* [Work order]: Exactly as written, transcribe the data that follows.
↓↓↓
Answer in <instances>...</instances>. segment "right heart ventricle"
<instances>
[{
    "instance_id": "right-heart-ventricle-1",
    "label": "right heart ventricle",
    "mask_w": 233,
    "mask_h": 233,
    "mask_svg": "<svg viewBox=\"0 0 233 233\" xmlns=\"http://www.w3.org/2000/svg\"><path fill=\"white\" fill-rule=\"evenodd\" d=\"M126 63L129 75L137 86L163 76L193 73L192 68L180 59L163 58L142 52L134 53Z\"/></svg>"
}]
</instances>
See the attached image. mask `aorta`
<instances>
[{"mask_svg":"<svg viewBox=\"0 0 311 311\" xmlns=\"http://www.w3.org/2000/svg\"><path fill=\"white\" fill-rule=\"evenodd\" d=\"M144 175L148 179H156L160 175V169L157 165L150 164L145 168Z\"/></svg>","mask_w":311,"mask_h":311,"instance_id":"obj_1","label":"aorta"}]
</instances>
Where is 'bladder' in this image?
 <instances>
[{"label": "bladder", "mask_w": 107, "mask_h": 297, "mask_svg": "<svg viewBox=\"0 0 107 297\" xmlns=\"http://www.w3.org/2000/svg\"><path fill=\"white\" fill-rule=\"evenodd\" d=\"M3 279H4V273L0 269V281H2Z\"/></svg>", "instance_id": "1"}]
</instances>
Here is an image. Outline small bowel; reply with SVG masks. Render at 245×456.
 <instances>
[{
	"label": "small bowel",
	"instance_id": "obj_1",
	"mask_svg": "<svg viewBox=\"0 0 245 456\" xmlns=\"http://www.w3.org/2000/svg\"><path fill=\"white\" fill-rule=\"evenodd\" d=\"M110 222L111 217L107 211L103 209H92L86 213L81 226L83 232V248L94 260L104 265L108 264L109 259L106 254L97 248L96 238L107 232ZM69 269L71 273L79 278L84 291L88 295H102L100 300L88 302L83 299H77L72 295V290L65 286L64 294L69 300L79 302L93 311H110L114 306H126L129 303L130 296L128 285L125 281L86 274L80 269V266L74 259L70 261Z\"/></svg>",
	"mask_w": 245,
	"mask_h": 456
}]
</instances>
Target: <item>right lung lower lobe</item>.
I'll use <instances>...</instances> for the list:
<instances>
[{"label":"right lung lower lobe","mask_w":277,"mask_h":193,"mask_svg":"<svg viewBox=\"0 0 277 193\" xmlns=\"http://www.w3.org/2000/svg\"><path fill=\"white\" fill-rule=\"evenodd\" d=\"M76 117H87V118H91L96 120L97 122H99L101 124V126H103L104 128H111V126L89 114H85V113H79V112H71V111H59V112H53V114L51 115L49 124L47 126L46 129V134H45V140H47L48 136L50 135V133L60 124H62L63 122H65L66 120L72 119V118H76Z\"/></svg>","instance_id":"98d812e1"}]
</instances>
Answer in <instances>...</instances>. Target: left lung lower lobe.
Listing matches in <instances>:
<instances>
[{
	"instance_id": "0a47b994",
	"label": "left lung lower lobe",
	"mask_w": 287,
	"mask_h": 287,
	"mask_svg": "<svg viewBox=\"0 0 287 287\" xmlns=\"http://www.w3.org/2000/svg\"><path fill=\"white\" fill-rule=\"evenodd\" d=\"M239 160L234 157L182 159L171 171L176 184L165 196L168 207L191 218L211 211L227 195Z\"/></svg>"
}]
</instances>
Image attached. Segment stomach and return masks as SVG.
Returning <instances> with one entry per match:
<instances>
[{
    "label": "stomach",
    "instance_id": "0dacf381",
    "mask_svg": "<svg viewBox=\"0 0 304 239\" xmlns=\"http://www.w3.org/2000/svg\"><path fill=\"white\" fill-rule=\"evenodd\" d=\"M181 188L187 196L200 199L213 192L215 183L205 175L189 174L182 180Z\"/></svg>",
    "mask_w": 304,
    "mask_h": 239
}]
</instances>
↑↑↑
* [Result]:
Answer in <instances>...</instances>. segment "right heart ventricle"
<instances>
[{
    "instance_id": "right-heart-ventricle-1",
    "label": "right heart ventricle",
    "mask_w": 233,
    "mask_h": 233,
    "mask_svg": "<svg viewBox=\"0 0 233 233\" xmlns=\"http://www.w3.org/2000/svg\"><path fill=\"white\" fill-rule=\"evenodd\" d=\"M126 63L129 75L137 86L163 76L193 73L192 68L180 59L163 58L142 52L134 53Z\"/></svg>"
}]
</instances>
See the attached image. mask `aorta`
<instances>
[{"mask_svg":"<svg viewBox=\"0 0 311 311\" xmlns=\"http://www.w3.org/2000/svg\"><path fill=\"white\" fill-rule=\"evenodd\" d=\"M144 175L148 179H156L160 175V169L157 165L150 164L145 168Z\"/></svg>","mask_w":311,"mask_h":311,"instance_id":"obj_1","label":"aorta"}]
</instances>
Where is 'bladder' in this image?
 <instances>
[{"label": "bladder", "mask_w": 107, "mask_h": 297, "mask_svg": "<svg viewBox=\"0 0 107 297\" xmlns=\"http://www.w3.org/2000/svg\"><path fill=\"white\" fill-rule=\"evenodd\" d=\"M3 279H4V273L0 269V281H2Z\"/></svg>", "instance_id": "1"}]
</instances>
Here is an image. Outline small bowel; reply with SVG masks. Render at 245×456.
 <instances>
[{
	"label": "small bowel",
	"instance_id": "obj_1",
	"mask_svg": "<svg viewBox=\"0 0 245 456\" xmlns=\"http://www.w3.org/2000/svg\"><path fill=\"white\" fill-rule=\"evenodd\" d=\"M110 222L111 217L107 211L103 209H92L86 213L81 226L83 232V248L94 260L104 265L108 264L109 259L106 254L97 248L96 238L107 232ZM69 269L71 273L79 278L84 291L88 295H102L100 300L88 302L83 299H77L72 295V290L65 286L64 294L69 300L79 302L93 311H110L114 306H126L129 303L130 296L128 285L125 281L86 274L80 269V266L74 259L70 261Z\"/></svg>",
	"mask_w": 245,
	"mask_h": 456
}]
</instances>
Target: <item>right lung lower lobe</item>.
I'll use <instances>...</instances> for the list:
<instances>
[{"label":"right lung lower lobe","mask_w":277,"mask_h":193,"mask_svg":"<svg viewBox=\"0 0 277 193\" xmlns=\"http://www.w3.org/2000/svg\"><path fill=\"white\" fill-rule=\"evenodd\" d=\"M76 117H87V118H91L96 120L97 122H99L101 124V126H103L104 128H111V126L89 114H85V113H79V112H71V111H59V112H53V114L51 115L49 124L47 126L46 129V134H45V140H47L48 136L50 135V133L60 124H62L63 122H65L66 120L72 119V118H76Z\"/></svg>","instance_id":"98d812e1"}]
</instances>
Answer in <instances>...</instances>. Target: left lung lower lobe.
Listing matches in <instances>:
<instances>
[{
	"instance_id": "0a47b994",
	"label": "left lung lower lobe",
	"mask_w": 287,
	"mask_h": 287,
	"mask_svg": "<svg viewBox=\"0 0 287 287\" xmlns=\"http://www.w3.org/2000/svg\"><path fill=\"white\" fill-rule=\"evenodd\" d=\"M239 160L234 157L182 159L171 171L176 184L165 196L168 207L191 218L211 211L227 195Z\"/></svg>"
}]
</instances>
Image attached. Segment stomach and return masks as SVG.
Returning <instances> with one entry per match:
<instances>
[{
    "label": "stomach",
    "instance_id": "0dacf381",
    "mask_svg": "<svg viewBox=\"0 0 304 239\" xmlns=\"http://www.w3.org/2000/svg\"><path fill=\"white\" fill-rule=\"evenodd\" d=\"M181 188L187 196L200 199L213 192L215 183L205 175L189 174L182 180Z\"/></svg>",
    "mask_w": 304,
    "mask_h": 239
}]
</instances>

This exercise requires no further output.